El nuevo trabajo del escritor vallisoletano deja Valladolid al borde del abismo con el inspector Sancho de testigo
Puesta de largo de 'La piel de una gota', la nueva novela de Gellida, en un abarrotado Teatro Zorrilla
El nuevo trabajo del escritor vallisoletano deja Valladolid al borde del abismo con el inspector Sancho de testigo
Hay días en los que un libro deja de pertenecer únicamente a quien lo ha escrito, y este martes, posiblemente, sea uno de esos días. El Teatro Zorrilla lució sus mejores galas para recibir al talentoso César Pérez Gellida y, con él, su nueva novela, La piel de una gota, en la que la ciudad se convierte en algo más que un simple escenario. Esta vez, Valladolid es el lugar donde todo puede saltar por los aires, donde cualquier movimiento deja a la ciudad al borde del abismo.
La presentación del mencionado libro, que empezó pasadas las 19.45 horas, y con entrada gratuita hasta completar aforo, abrió además la semana grande de Blacklladolid, el certamen que Gellida y Dolores Redondo han convertido en una cita de referencia para la literatura y el vino. Este evento, que ejerce de antesala del festival, tocó la fibra a más de uno: se demostró el cariño que tiene Valladolid a uno de los escritores que más ha hecho por convertir la ciudad en un territorio literario.
Y no faltaron sus amigos: artistas, actores, cómicos ni los representantes institucionales. Hablamos de Hovik Keuchkerian, J.J Vaquero, Álex Clavero, Siloé, Javier Varela, Conrado Íscar, Jesús Julio Carnero y la propia Dolores Redondo, entre otros, acompañaron a Gellida en una presentación donde se reinvidicó la marca de Valladolid allá donde Gellida va.

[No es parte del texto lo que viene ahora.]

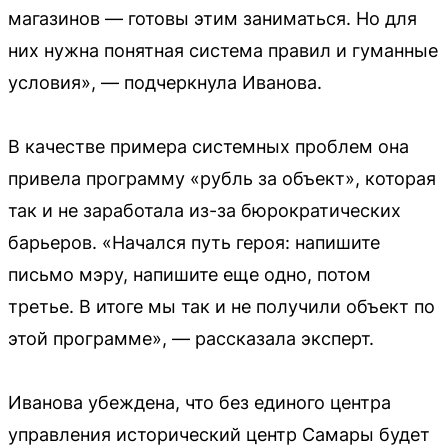
магазинов — готовы этим заниматься. Но для
них нужна понятная система правил и гуманные
условия», — подчеркнула Иванова.
В качестве примера системных проблем она
привела программу «рубль за объект», которая
так и не заработала из-за бюрократических
барьеров. «Начался путь героя: напишите
письмо мэру, напишите еще одно, потом
третье. В итоге мы так и не получили объект по
этой программе», — рассказала эксперт.
Иванова убеждена, что без единого центра
управления исторический центр Самары будет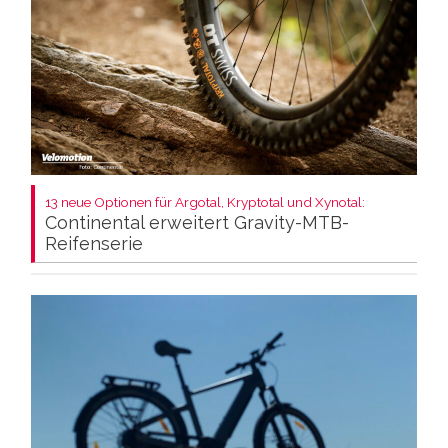
13 neue Optionen für Argotal, Kryptotal und Xynotal:
Continental erweitert Gravity-MTB-
Reifenserie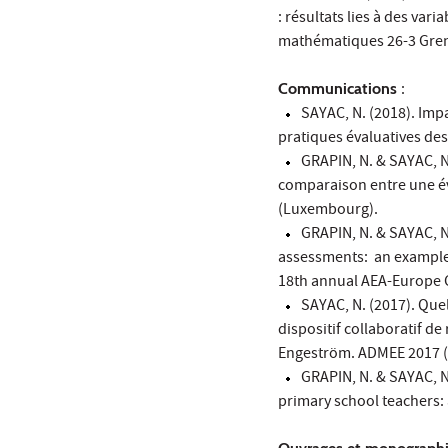
: résultats lies à des var
mathématiques 26-3 Gren
Communications
:
SAYAC, N. (2018). Impa
pratiques évaluatives d
GRAPIN, N. & SAYAC, N
comparaison entre une év
(Luxembourg).
GRAPIN, N. & SAYAC, N.
assessments: an example 
18th annual AEA-Europe 
SAYAC, N. (2017). Que
dispositif collaboratif de
Engeström. ADMEE 2017 (
GRAPIN, N. & SAYAC, N
primary school teachers: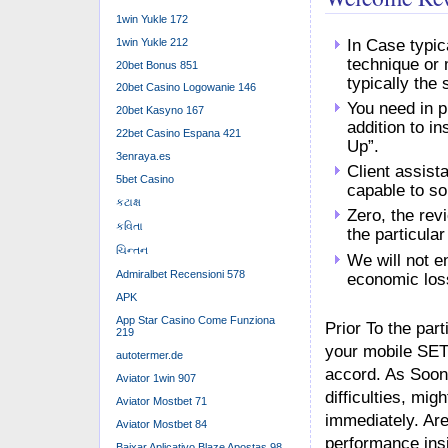
1win Yukle 172
1win Yukle 212
In Case typic
technique or 
20bet Bonus 851
typically the
20bet Casino Logowanie 146
You need in p
20bet Kasyno 167
addition to i
22bet Casino Espana 421
Up”.
3enraya.es
Client assist
5bet Casino
capable to so
કટાક્ષ
Zero, the rev
કવિતા
the particular
ચિન્તન
We will not 
Admiralbet Recensioni 578
economic los
APK
App Star Casino Come Funziona
Prior To the par
219
your mobile SET
autotermer.de
accord. As Soon
Aviator 1win 907
difficulties, mi
Aviator Mostbet 71
immediately. Ar
Aviator Mostbet 84
performance insi
Baixar Aplicativo Blaze Apostas 98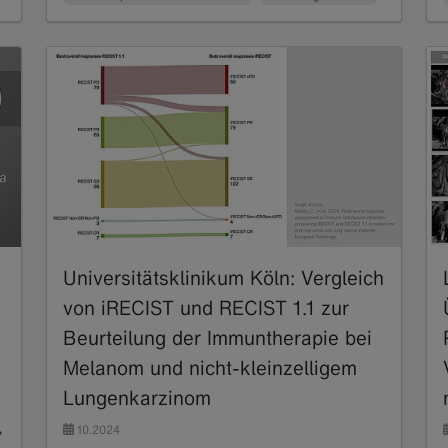
Universitätsklinikum Köln: Vergleich
von iRECIST und RECIST 1.1 zur
Beurteilung der Immuntherapie bei
Melanom und nicht-kleinzelligem
Lungenkarzinom
,
10.2024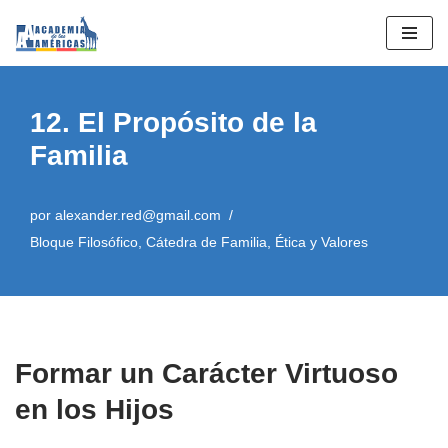
Saltar
al
contenido
12. El Propósito de la
Familia
por
alexander.red@gmail.com
Bloque Filosófico
,
Cátedra de Familia
,
Ética y Valores
Formar un Carácter Virtuoso
en los Hijos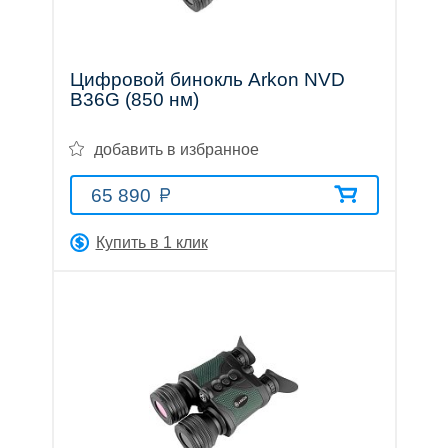
Цифровой бинокль Arkon NVD
B36G (850 нм)
добавить в избранное
65 890
Купить в 1 клик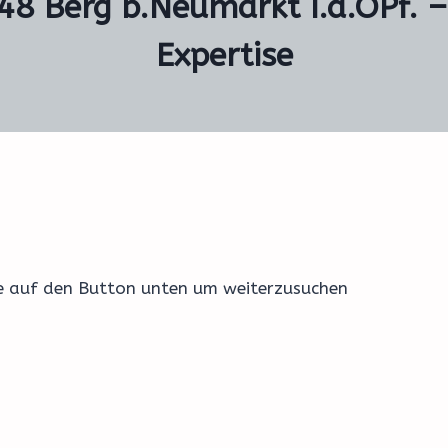
48 Berg b.Neumarkt i.d.OPf. –
Expertise
ke auf den Button unten um weiterzusuchen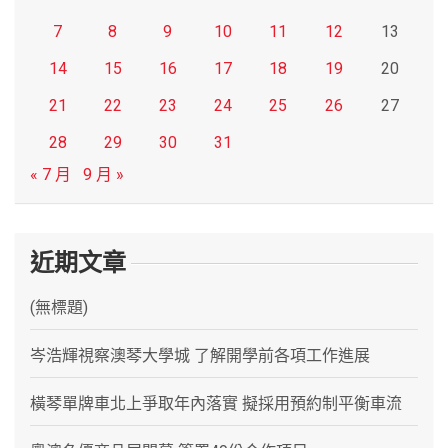
7
8
9
10
11
12
13
14
15
16
17
18
19
20
21
22
23
24
25
26
27
28
29
30
31
« 7 月
9 月 »
近期文章
(無標題)
岑浩輝視察澳琴大學城 了解開學前各項工作進展
橫琴單牌車北上爭取年內落實 擬採用預約制平衡車流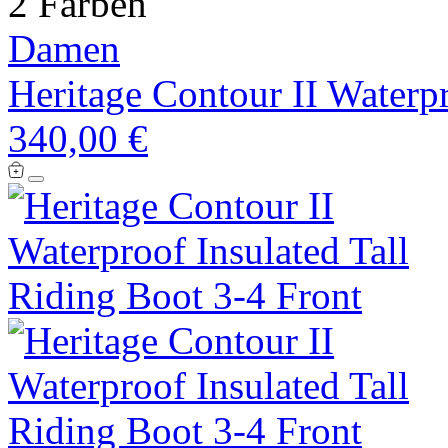
2 Farben
Damen
Heritage Contour II Waterpr
340,00 €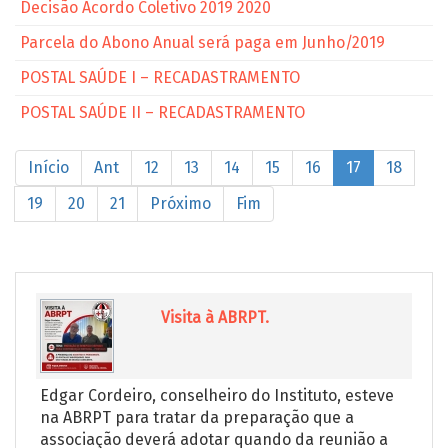
Decisão Acordo Coletivo 2019 2020
Parcela do Abono Anual será paga em Junho/2019
POSTAL SAÚDE I – RECADASTRAMENTO
POSTAL SAÚDE II – RECADASTRAMENTO
Início
Ant
12
13
14
15
16
17
18
19
20
21
Próximo
Fim
Visita à ABRPT.
Edgar Cordeiro, conselheiro do Instituto, esteve
na ABRPT para tratar da preparação que a
associação deverá adotar quando da reunião a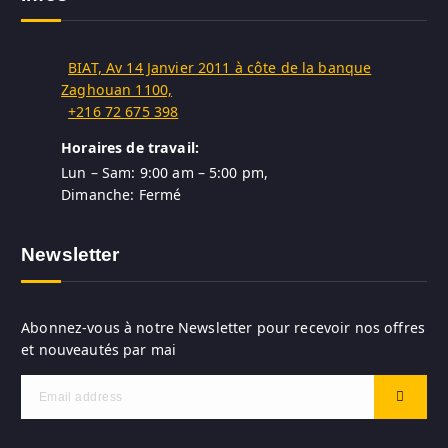
BIAT, Av 14 Janvier 2011 à côte de la banque
Zaghouan 1100,
+216 72 675 398
Horaires de travail:
Lun – Sam: 9:00 am – 5:00 pm,
Dimanche: Fermé
Newsletter
Abonnez-vous à notre Newsletter pour recevoir nos offres
et nouveautés par mai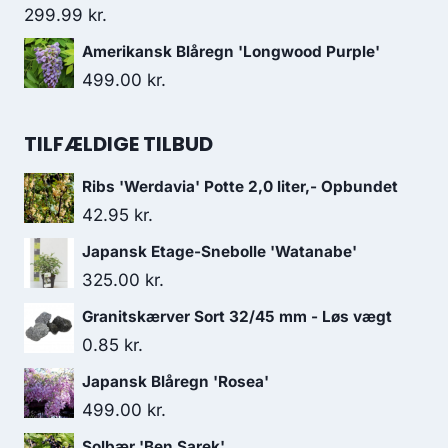
299.99
kr.
Amerikansk Blåregn 'Longwood Purple'
499.00
kr.
TILFÆLDIGE TILBUD
Ribs 'Werdavia' Potte 2,0 liter,- Opbundet
42.95
kr.
Japansk Etage-Snebolle 'Watanabe'
325.00
kr.
Granitskærver Sort 32/45 mm - Løs vægt
0.85
kr.
Japansk Blåregn 'Rosea'
499.00
kr.
Solbær 'Ben Sarek'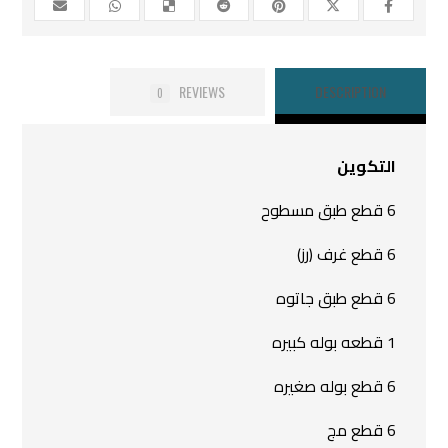
REVIEWS
DESCRIPTION
0
التكوين
6 قطع طبق مسطوح
6 قطع غرف (رز)
6 قطع طبق جاتوه
1 قطعه بوله كبيره
6 قطع بوله صغيره
6 قطع مج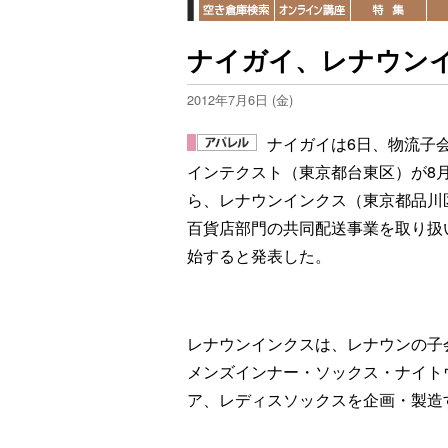
ナイガイ、レナウン
2012年7月6日 (金)
ナイガイは6日、物流子
インテクスト（東京都台東区）が8
ら、レナウンインクス（東京都品川
百貨店部門の共同配送事業を取り扱
始すると発表した。
レナウンインクスは、レナウンの子
メンズインナー・ソックス・ナイト
ア、レディスソックスを企画・製造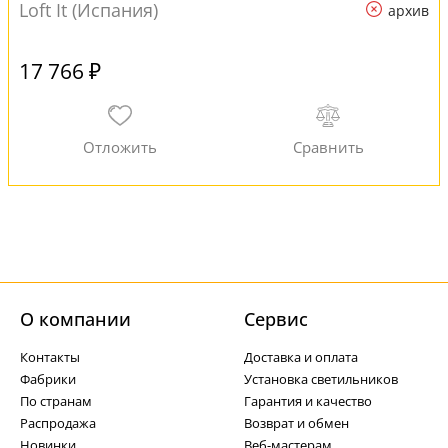
Loft It (Испания)
архив
17 766 ₽
О компании
Cервис
Контакты
Доставка и оплата
Фабрики
Установка светильников
По странам
Гарантия и качество
Распродажа
Возврат и обмен
Новинки
Веб-мастерам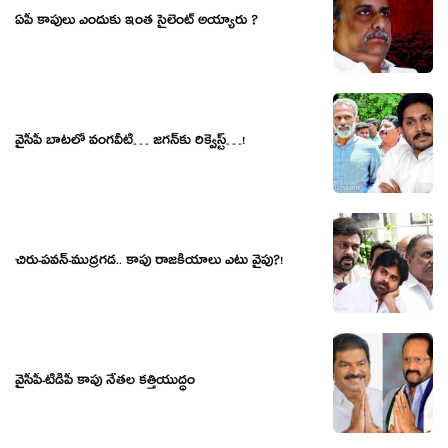
ఏపీ కాపులు ఎందుకు ఇంత సైలెంట్ అయ్యారు ?
వైసీపీ బాట‌లో వంగ‌వీటి… జ‌గ‌న్‌కు రిక్వెస్ట్‌…!
చిరు-ప‌వ‌న్‌-ముద్ర‌గ‌డ‌.. కాపు రాజ‌కీయాలు ఎటు వైపు?!
వైసీపీ-టీడీపీ కాపు నేత‌ల క‌త్తియుద్ధం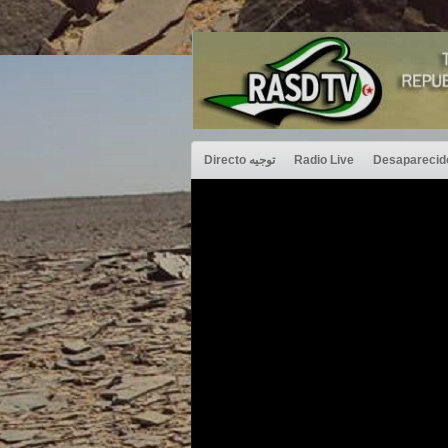
Directo توجيه
Radio Live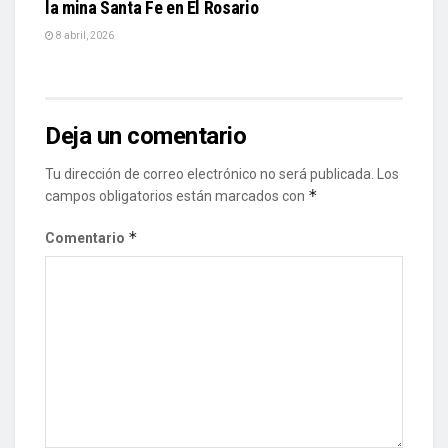
la mina Santa Fe en El Rosario
8 abril, 2026
Deja un comentario
Tu dirección de correo electrónico no será publicada.
Los
*
campos obligatorios están marcados con
*
Comentario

Porque La piel de una gota vuelve a colocar en el mapa mediático a la capital del Pisuerga.

Una ciudad que, de repente, da miedo
La nueva novela de Gellida, su decimosexta, recupera además a uno de los personajes más reconidos de su trayectoria, el inspector Ramiro Sancho, el inspector de policía del Grupo de Homicidios de la ciudad, y sitúa la acción en Valladolid durante el año 2022. El argumento arranca con una cadena de atentados que amenaza con convertir la capital en un territorio dominado por el miedo.
El responsable es un antiguo militar experto en explosivos, conocido como El Témpano, que emprende una particular cruzada contra una sociedad a la que considera responsable de todo aquello que ha marcado su vida. Y en medio de ese caos aparece también un personaje que el lector vallisoletano reconocerá. Se trata del entonces alcalde de la ciudad y actual ministro de Transportes y Movilidad Sostenible, Óscar Puente, que se cuela en las páginas de Gellida bajo el nombre ficticio de Omar Fuentes. El escritor ya confirmó esta misma mañana que se trata del exregidor vallisoletano y explicó que optó por cambiarle el nombre al no contar con su autorización. El escritor espera ahora que Puente lea el libro y, con su habitual actividad en redes sociales, responda de alguna forma.

Pero el guiño político es solo una parte de la novela. Lo verdaderamente importante es que Valladolid aparece retratada con precisión: calles, edificios, espacios reconocibles y lugares emblemáticos forman parte de una historia que somete a la ciudad. Y esa idea cogió forma en el Teatro Zorrilla. Es decir, Gellida convertió la ficción en realidad para que el vallisoletano se situara en el tiempo.
Y es que el escritor ha decidido llevar a Valladolid al límite: atentados, miedo, policías, militares y una carrera contrarreloj. Aun así, cuando se apagaron los focos, todo volvió a ser real. Valladolid no estaba al borde del abismo. Estaba detrás del talento del autor, el mismo que sobrevivió al campo de minas envuelve La piel de una gota.